#### Provided data
· · · · ·
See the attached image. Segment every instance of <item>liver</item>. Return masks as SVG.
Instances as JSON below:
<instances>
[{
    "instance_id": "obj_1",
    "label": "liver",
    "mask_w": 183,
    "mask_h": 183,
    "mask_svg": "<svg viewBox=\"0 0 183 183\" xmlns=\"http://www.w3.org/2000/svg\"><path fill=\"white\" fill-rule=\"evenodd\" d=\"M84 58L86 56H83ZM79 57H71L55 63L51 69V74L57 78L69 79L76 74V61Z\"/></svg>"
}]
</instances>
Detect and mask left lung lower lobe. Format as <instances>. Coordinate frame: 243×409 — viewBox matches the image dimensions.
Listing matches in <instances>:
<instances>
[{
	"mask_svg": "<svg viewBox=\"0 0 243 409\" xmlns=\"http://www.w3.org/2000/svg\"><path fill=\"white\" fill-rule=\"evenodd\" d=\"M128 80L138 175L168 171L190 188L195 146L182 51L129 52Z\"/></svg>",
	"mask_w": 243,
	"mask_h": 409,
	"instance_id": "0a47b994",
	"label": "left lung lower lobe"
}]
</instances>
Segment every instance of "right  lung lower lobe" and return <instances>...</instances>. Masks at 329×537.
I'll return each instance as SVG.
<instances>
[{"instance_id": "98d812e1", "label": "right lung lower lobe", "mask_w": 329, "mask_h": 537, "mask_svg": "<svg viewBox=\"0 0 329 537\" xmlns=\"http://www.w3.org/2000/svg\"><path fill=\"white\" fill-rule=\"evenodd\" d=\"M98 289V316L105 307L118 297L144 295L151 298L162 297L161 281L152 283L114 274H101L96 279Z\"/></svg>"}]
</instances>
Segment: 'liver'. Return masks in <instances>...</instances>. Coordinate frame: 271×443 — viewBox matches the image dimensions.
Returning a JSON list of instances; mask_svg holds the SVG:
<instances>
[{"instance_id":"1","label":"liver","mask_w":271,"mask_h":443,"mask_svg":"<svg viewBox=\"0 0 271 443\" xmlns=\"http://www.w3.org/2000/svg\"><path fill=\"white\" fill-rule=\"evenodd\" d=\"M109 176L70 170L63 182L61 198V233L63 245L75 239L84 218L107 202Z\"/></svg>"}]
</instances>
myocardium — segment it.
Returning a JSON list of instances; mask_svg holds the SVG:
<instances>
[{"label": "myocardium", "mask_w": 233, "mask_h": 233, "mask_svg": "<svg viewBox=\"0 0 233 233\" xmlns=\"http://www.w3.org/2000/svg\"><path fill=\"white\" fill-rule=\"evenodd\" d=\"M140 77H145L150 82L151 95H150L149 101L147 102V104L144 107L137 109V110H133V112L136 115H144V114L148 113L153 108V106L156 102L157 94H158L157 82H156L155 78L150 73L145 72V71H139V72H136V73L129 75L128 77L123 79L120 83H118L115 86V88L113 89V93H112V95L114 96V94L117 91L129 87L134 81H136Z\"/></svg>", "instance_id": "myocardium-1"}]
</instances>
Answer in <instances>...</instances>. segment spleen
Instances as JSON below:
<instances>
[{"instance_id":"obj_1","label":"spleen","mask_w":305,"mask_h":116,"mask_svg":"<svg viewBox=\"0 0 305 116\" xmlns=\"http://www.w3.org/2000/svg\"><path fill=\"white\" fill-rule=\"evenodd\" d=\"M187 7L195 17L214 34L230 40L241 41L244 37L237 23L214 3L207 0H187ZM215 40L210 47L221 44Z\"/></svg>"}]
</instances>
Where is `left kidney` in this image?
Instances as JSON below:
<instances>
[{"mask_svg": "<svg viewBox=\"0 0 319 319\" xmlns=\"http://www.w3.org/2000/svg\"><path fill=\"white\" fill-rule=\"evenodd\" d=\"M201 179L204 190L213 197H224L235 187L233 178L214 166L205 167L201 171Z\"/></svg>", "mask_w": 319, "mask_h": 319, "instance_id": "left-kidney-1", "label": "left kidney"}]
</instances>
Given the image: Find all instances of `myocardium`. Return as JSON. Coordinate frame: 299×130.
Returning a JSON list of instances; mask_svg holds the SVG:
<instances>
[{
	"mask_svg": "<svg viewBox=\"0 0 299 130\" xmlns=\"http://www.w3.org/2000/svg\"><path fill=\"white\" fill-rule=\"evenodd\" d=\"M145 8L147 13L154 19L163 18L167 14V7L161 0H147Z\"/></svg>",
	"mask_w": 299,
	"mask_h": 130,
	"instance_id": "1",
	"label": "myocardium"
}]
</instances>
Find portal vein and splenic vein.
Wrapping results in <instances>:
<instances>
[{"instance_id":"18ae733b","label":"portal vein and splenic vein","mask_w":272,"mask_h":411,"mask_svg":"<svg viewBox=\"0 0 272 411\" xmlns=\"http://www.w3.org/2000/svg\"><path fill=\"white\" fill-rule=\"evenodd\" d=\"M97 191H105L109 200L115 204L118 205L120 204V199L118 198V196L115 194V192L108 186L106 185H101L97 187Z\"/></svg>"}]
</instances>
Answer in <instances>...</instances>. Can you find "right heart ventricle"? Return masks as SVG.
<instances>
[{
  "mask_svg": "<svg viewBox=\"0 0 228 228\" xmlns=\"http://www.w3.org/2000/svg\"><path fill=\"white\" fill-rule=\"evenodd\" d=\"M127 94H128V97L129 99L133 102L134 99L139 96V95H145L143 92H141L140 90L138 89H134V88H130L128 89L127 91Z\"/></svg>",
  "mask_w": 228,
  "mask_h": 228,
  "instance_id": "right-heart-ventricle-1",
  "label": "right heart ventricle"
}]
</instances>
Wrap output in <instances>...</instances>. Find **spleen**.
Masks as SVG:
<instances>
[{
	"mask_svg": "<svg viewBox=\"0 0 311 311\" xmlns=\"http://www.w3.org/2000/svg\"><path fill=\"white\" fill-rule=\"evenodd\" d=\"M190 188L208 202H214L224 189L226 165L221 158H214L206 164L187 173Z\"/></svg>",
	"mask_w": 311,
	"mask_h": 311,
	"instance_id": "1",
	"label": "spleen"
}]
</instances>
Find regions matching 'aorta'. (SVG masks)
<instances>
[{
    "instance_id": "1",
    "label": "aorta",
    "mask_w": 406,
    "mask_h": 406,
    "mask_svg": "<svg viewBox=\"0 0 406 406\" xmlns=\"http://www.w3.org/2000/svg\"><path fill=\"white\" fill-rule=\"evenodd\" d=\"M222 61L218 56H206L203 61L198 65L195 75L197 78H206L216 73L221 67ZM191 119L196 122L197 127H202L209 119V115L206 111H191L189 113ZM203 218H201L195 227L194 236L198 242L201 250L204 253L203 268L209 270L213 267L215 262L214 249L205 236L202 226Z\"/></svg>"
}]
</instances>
· · · · ·
#### Exercise objective
Each line above needs to be returned exactly as it is.

#### Exercise answer
See the attached image. Segment every instance of <item>liver</item>. Return masks as SVG.
Instances as JSON below:
<instances>
[{
    "instance_id": "obj_1",
    "label": "liver",
    "mask_w": 183,
    "mask_h": 183,
    "mask_svg": "<svg viewBox=\"0 0 183 183\" xmlns=\"http://www.w3.org/2000/svg\"><path fill=\"white\" fill-rule=\"evenodd\" d=\"M84 58L86 56H83ZM79 57H71L55 63L51 69V74L57 78L69 79L76 74V61Z\"/></svg>"
}]
</instances>
Detect and mask left lung lower lobe. Format as <instances>. Coordinate frame: 243×409 — viewBox matches the image dimensions.
Listing matches in <instances>:
<instances>
[{
	"mask_svg": "<svg viewBox=\"0 0 243 409\" xmlns=\"http://www.w3.org/2000/svg\"><path fill=\"white\" fill-rule=\"evenodd\" d=\"M128 80L138 175L168 171L190 188L195 146L182 51L129 52Z\"/></svg>",
	"mask_w": 243,
	"mask_h": 409,
	"instance_id": "0a47b994",
	"label": "left lung lower lobe"
}]
</instances>
Segment every instance of "right  lung lower lobe" and return <instances>...</instances>. Masks at 329×537.
I'll return each instance as SVG.
<instances>
[{"instance_id": "98d812e1", "label": "right lung lower lobe", "mask_w": 329, "mask_h": 537, "mask_svg": "<svg viewBox=\"0 0 329 537\" xmlns=\"http://www.w3.org/2000/svg\"><path fill=\"white\" fill-rule=\"evenodd\" d=\"M98 289V316L105 307L118 297L144 295L151 298L162 297L161 281L152 283L114 274H101L96 279Z\"/></svg>"}]
</instances>
Segment: 'liver'. Return masks in <instances>...</instances>. Coordinate frame: 271×443 — viewBox matches the image dimensions.
Returning a JSON list of instances; mask_svg holds the SVG:
<instances>
[{"instance_id":"1","label":"liver","mask_w":271,"mask_h":443,"mask_svg":"<svg viewBox=\"0 0 271 443\" xmlns=\"http://www.w3.org/2000/svg\"><path fill=\"white\" fill-rule=\"evenodd\" d=\"M109 176L70 170L63 182L61 198V233L63 245L75 239L84 218L107 202Z\"/></svg>"}]
</instances>
myocardium — segment it.
Returning a JSON list of instances; mask_svg holds the SVG:
<instances>
[{"label": "myocardium", "mask_w": 233, "mask_h": 233, "mask_svg": "<svg viewBox=\"0 0 233 233\" xmlns=\"http://www.w3.org/2000/svg\"><path fill=\"white\" fill-rule=\"evenodd\" d=\"M140 77H145L150 82L151 95H150L149 101L147 102V104L144 107L137 109V110H133V112L136 115H144V114L148 113L153 108V106L156 102L157 94H158L157 82H156L155 78L150 73L145 72V71H139V72H136V73L129 75L128 77L123 79L120 83H118L115 86V88L113 89V93H112V95L114 96V94L117 91L129 87L134 81H136Z\"/></svg>", "instance_id": "myocardium-1"}]
</instances>
Answer in <instances>...</instances>. segment spleen
Instances as JSON below:
<instances>
[{"instance_id":"obj_1","label":"spleen","mask_w":305,"mask_h":116,"mask_svg":"<svg viewBox=\"0 0 305 116\" xmlns=\"http://www.w3.org/2000/svg\"><path fill=\"white\" fill-rule=\"evenodd\" d=\"M187 7L195 17L214 34L230 40L241 41L244 37L237 23L214 3L207 0H187ZM215 40L210 47L221 44Z\"/></svg>"}]
</instances>
Where is `left kidney` in this image?
Instances as JSON below:
<instances>
[{"mask_svg": "<svg viewBox=\"0 0 319 319\" xmlns=\"http://www.w3.org/2000/svg\"><path fill=\"white\" fill-rule=\"evenodd\" d=\"M201 179L204 190L213 197H224L235 187L233 178L214 166L205 167L201 171Z\"/></svg>", "mask_w": 319, "mask_h": 319, "instance_id": "left-kidney-1", "label": "left kidney"}]
</instances>
Given the image: Find all instances of `myocardium`. Return as JSON. Coordinate frame: 299×130.
Returning a JSON list of instances; mask_svg holds the SVG:
<instances>
[{
	"mask_svg": "<svg viewBox=\"0 0 299 130\" xmlns=\"http://www.w3.org/2000/svg\"><path fill=\"white\" fill-rule=\"evenodd\" d=\"M145 8L147 13L154 19L163 18L167 14V7L161 0H147Z\"/></svg>",
	"mask_w": 299,
	"mask_h": 130,
	"instance_id": "1",
	"label": "myocardium"
}]
</instances>
Find portal vein and splenic vein.
Wrapping results in <instances>:
<instances>
[{"instance_id":"18ae733b","label":"portal vein and splenic vein","mask_w":272,"mask_h":411,"mask_svg":"<svg viewBox=\"0 0 272 411\" xmlns=\"http://www.w3.org/2000/svg\"><path fill=\"white\" fill-rule=\"evenodd\" d=\"M97 191H105L109 200L115 204L118 205L120 204V199L118 198V196L115 194V192L108 186L106 185H101L97 187Z\"/></svg>"}]
</instances>
Answer in <instances>...</instances>. Can you find "right heart ventricle"? Return masks as SVG.
<instances>
[{
  "mask_svg": "<svg viewBox=\"0 0 228 228\" xmlns=\"http://www.w3.org/2000/svg\"><path fill=\"white\" fill-rule=\"evenodd\" d=\"M127 94H128V97L129 99L133 102L134 99L139 96V95H145L143 92H141L140 90L138 89H134V88H130L128 89L127 91Z\"/></svg>",
  "mask_w": 228,
  "mask_h": 228,
  "instance_id": "right-heart-ventricle-1",
  "label": "right heart ventricle"
}]
</instances>
Wrap output in <instances>...</instances>. Find **spleen**.
Masks as SVG:
<instances>
[{
	"mask_svg": "<svg viewBox=\"0 0 311 311\" xmlns=\"http://www.w3.org/2000/svg\"><path fill=\"white\" fill-rule=\"evenodd\" d=\"M190 188L208 202H214L224 189L226 165L221 158H214L206 164L187 173Z\"/></svg>",
	"mask_w": 311,
	"mask_h": 311,
	"instance_id": "1",
	"label": "spleen"
}]
</instances>
Find regions matching 'aorta'. (SVG masks)
<instances>
[{
    "instance_id": "1",
    "label": "aorta",
    "mask_w": 406,
    "mask_h": 406,
    "mask_svg": "<svg viewBox=\"0 0 406 406\" xmlns=\"http://www.w3.org/2000/svg\"><path fill=\"white\" fill-rule=\"evenodd\" d=\"M222 61L218 56H206L203 61L198 65L195 75L197 78H206L216 73L221 67ZM191 119L196 122L197 127H202L209 119V115L206 111H191L189 113ZM203 218H201L195 227L194 236L198 242L201 250L204 253L203 268L209 270L213 267L215 262L214 249L205 236L202 226Z\"/></svg>"
}]
</instances>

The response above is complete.